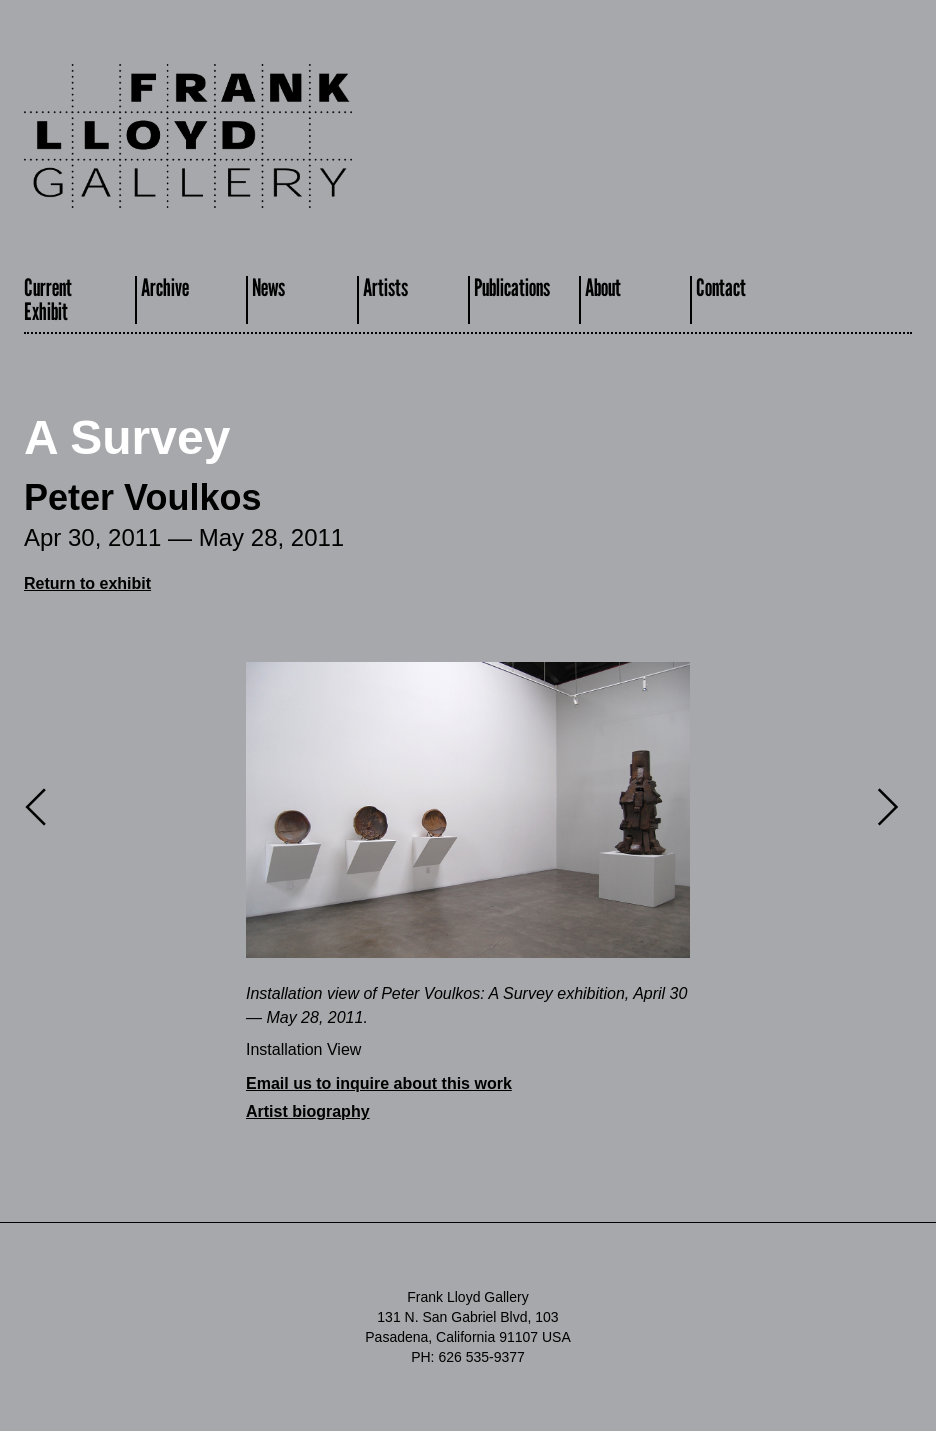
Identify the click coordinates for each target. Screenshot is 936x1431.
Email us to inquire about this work (379, 1083)
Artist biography (308, 1111)
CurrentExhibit (48, 299)
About (603, 287)
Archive (165, 287)
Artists (385, 287)
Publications (512, 287)
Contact (721, 287)
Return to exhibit (87, 583)
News (268, 287)
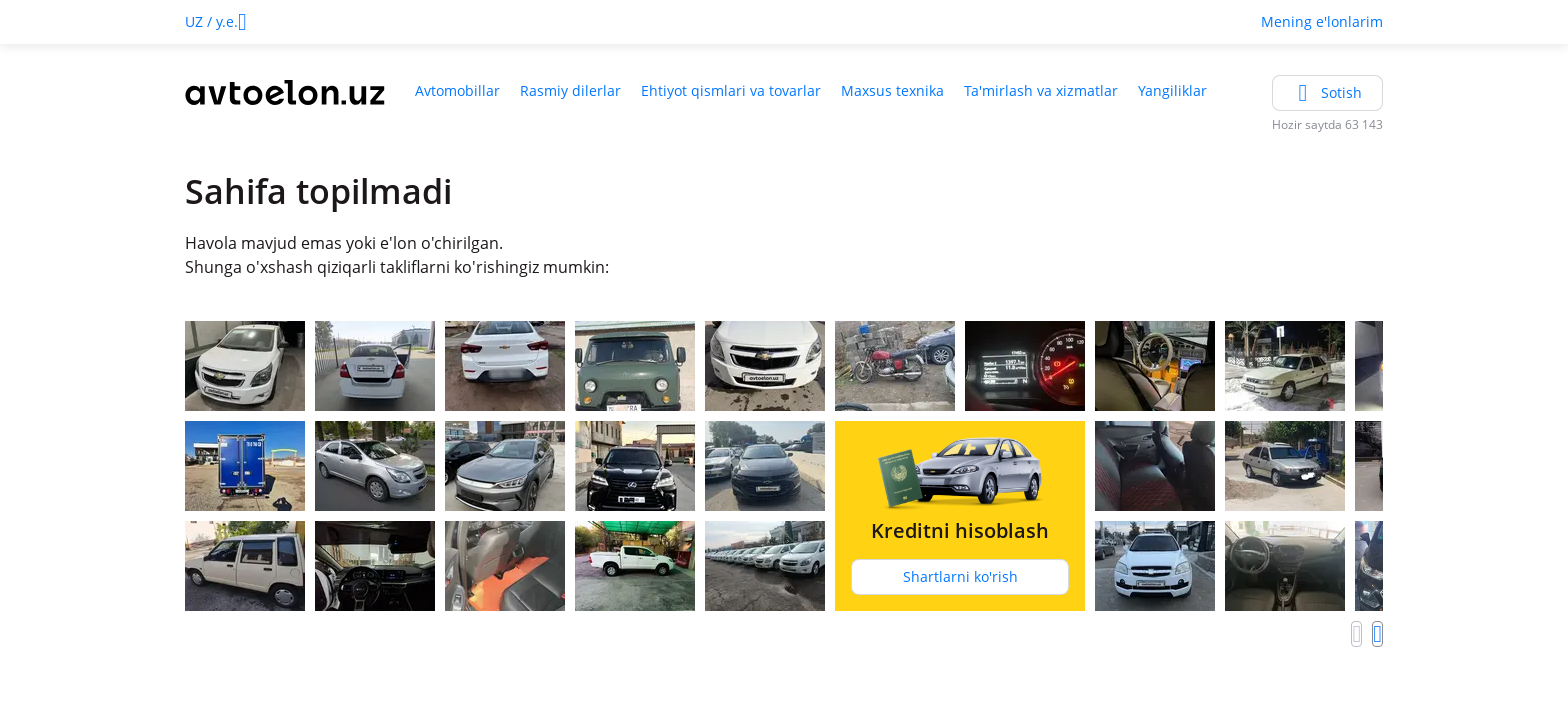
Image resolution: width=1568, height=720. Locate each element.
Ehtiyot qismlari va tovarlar (731, 90)
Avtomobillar (457, 90)
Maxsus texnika (892, 90)
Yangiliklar (1172, 90)
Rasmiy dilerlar (570, 90)
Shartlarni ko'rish (960, 576)
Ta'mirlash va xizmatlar (1041, 90)
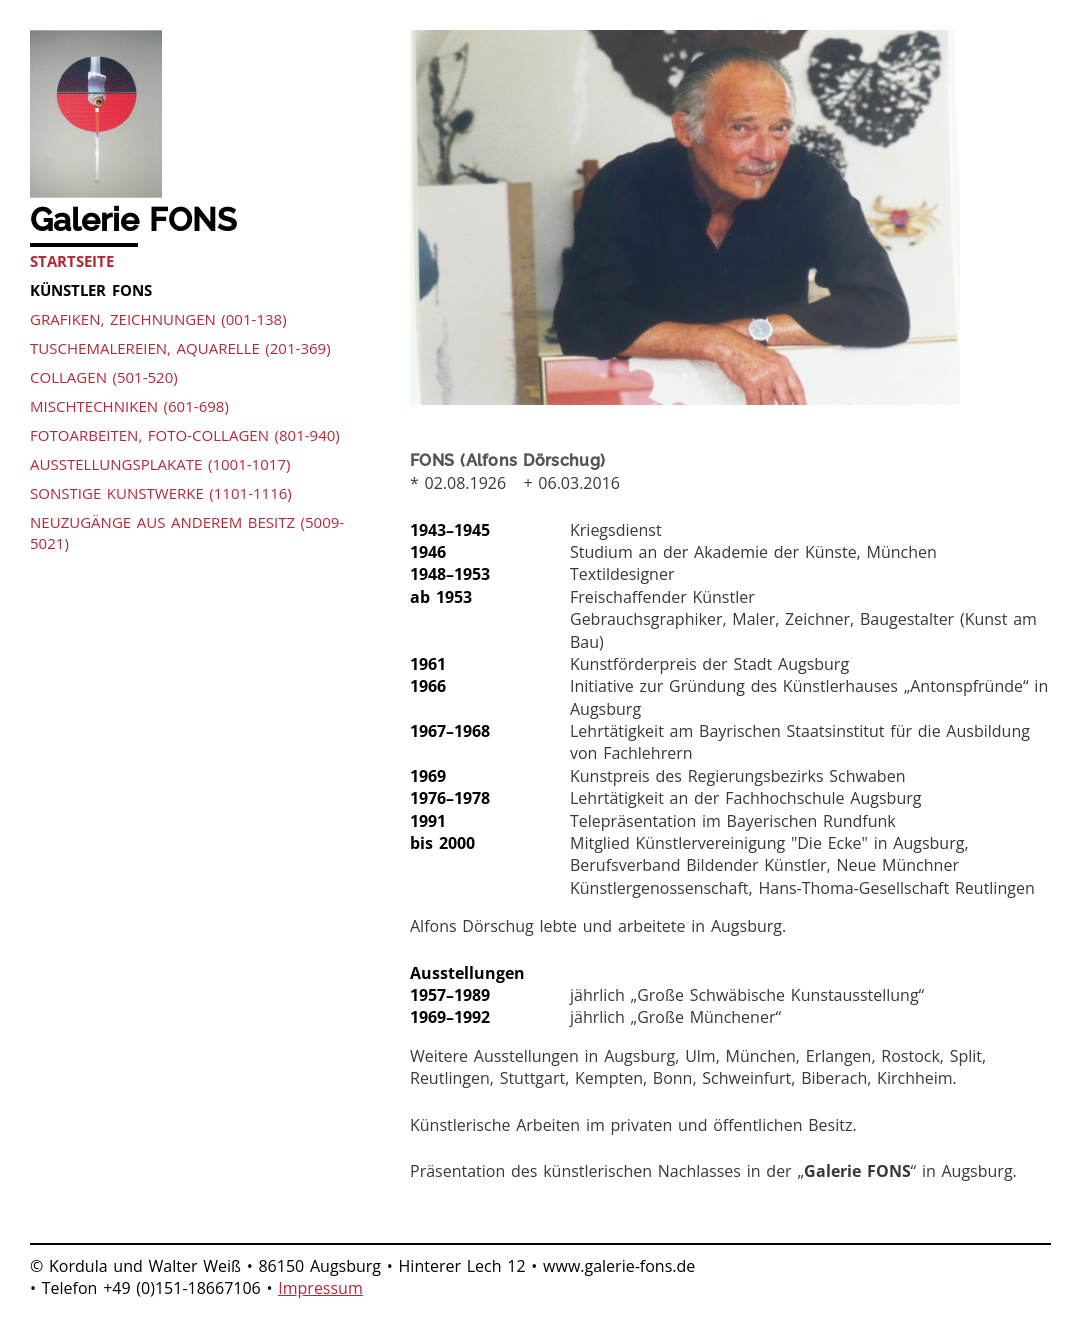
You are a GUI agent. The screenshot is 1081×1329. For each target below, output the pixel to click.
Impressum (320, 1288)
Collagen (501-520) (104, 377)
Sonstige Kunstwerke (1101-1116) (161, 493)
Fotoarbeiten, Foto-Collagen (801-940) (185, 435)
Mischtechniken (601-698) (129, 406)
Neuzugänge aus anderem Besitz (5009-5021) (187, 532)
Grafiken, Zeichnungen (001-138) (158, 319)
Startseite (72, 261)
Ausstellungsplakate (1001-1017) (160, 464)
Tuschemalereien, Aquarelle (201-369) (180, 348)
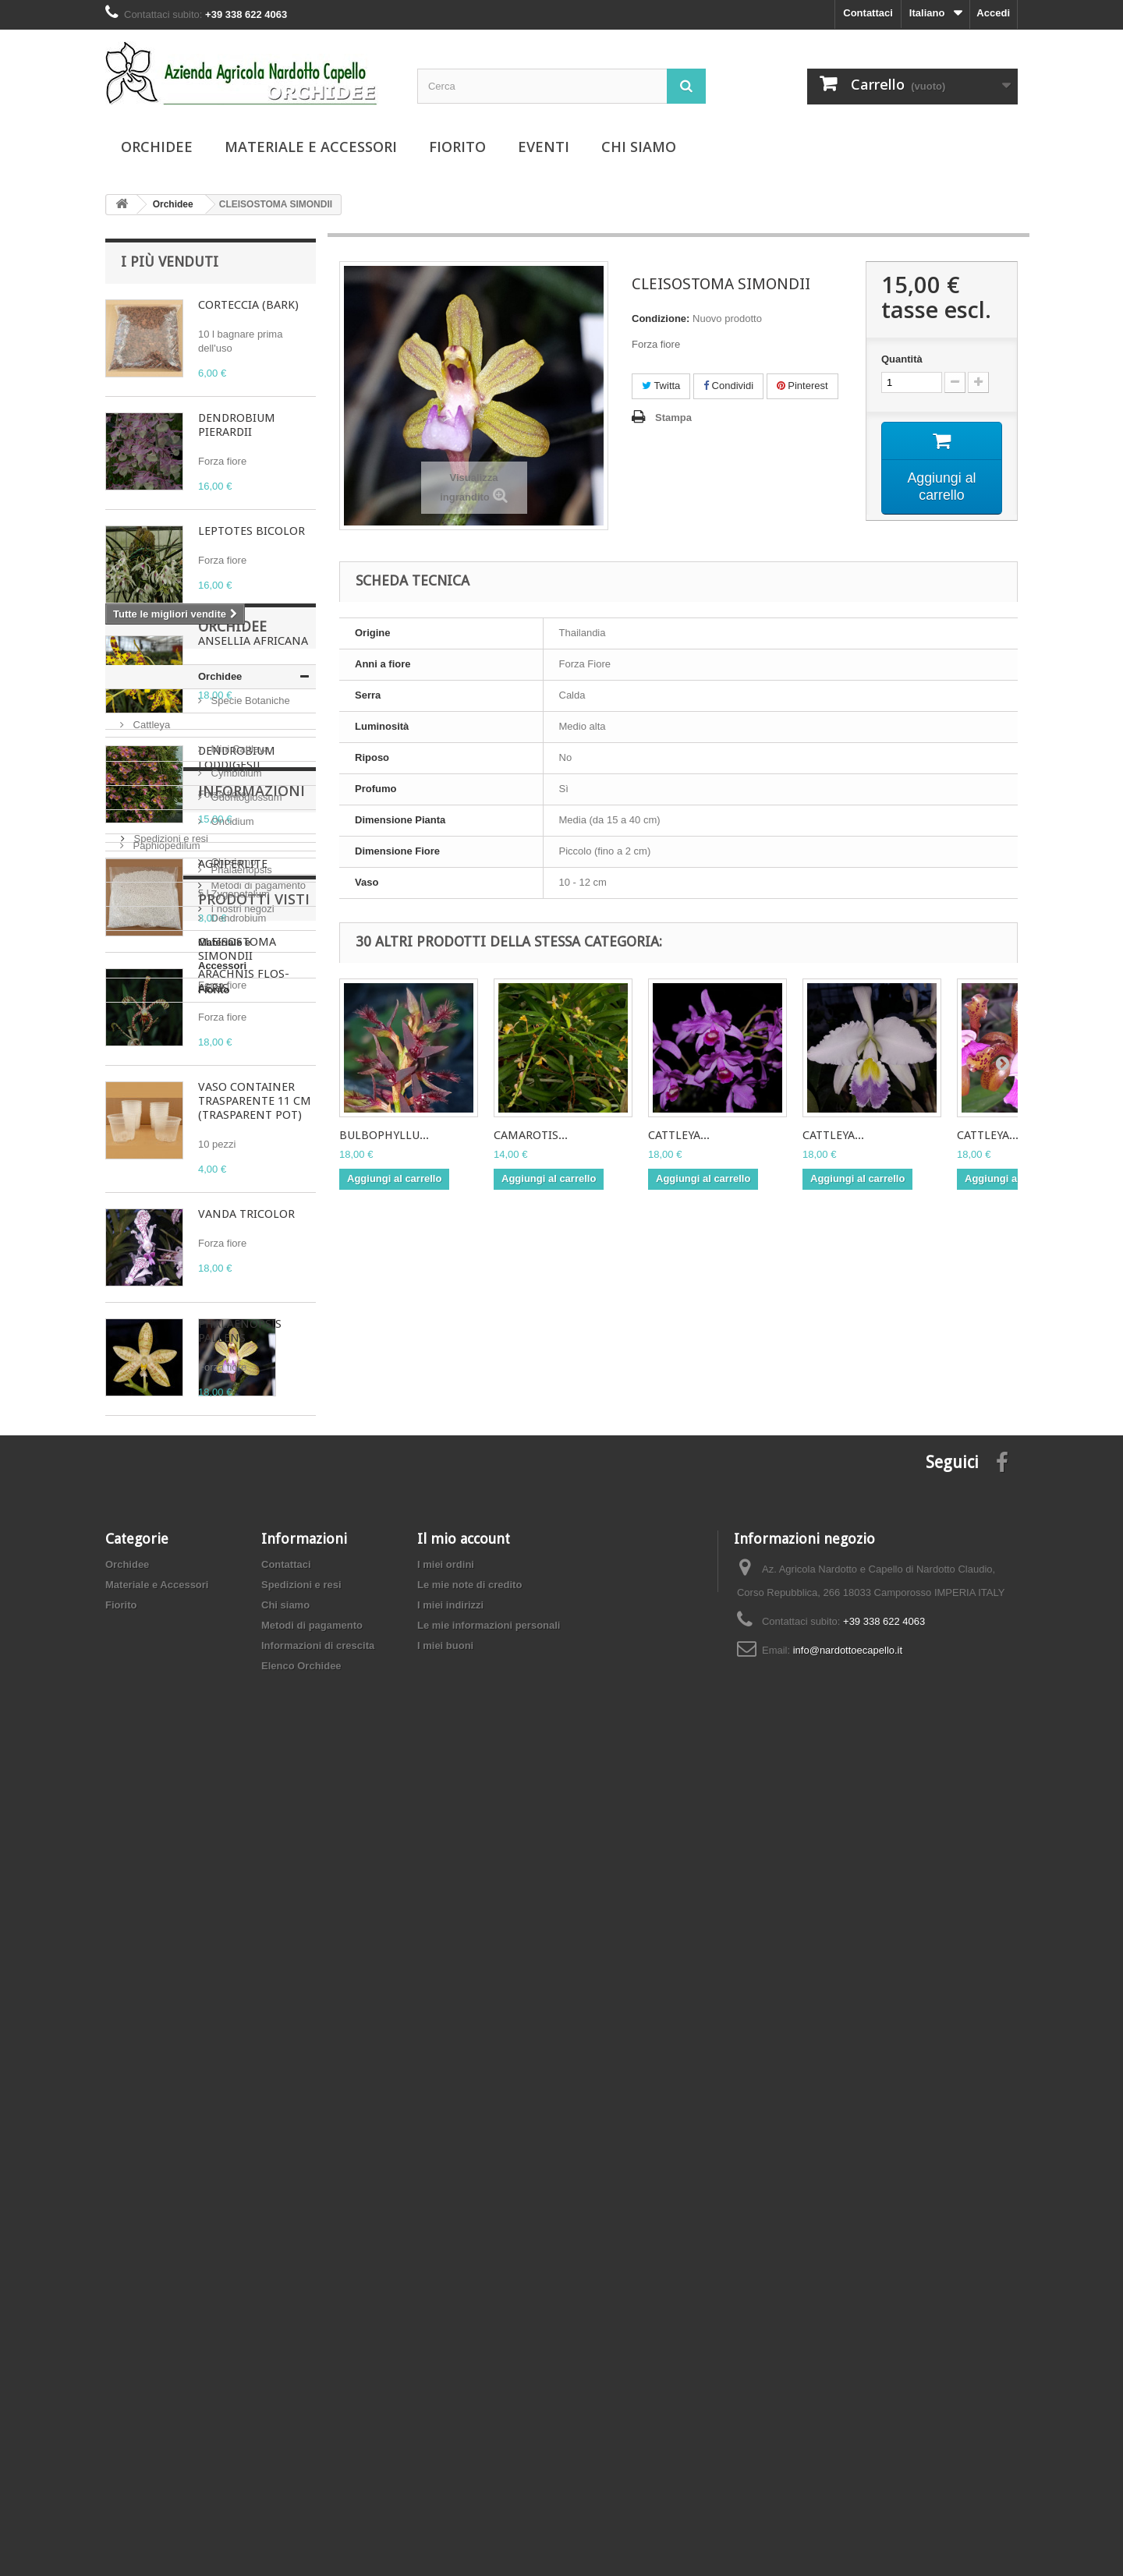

● **Exercise details**
Look above for the line with "CurrentExhibit (48, 299)" and the line with "Rasmiy dilerlar (570, 90)". Give again exactly those two lines and all lines between them, pictures excluded.

● **The completed task**
CurrentExhibit (48, 299)
About (603, 287)
Archive (165, 287)
Artists (385, 287)
Publications (512, 287)
Contact (721, 287)
Return to exhibit (87, 583)
News (268, 287)
Image resolution: width=1568, height=720. Locate each element.
Ehtiyot qismlari va tovarlar (731, 90)
Avtomobillar (457, 90)
Maxsus texnika (892, 90)
Yangiliklar (1172, 90)
Rasmiy dilerlar (570, 90)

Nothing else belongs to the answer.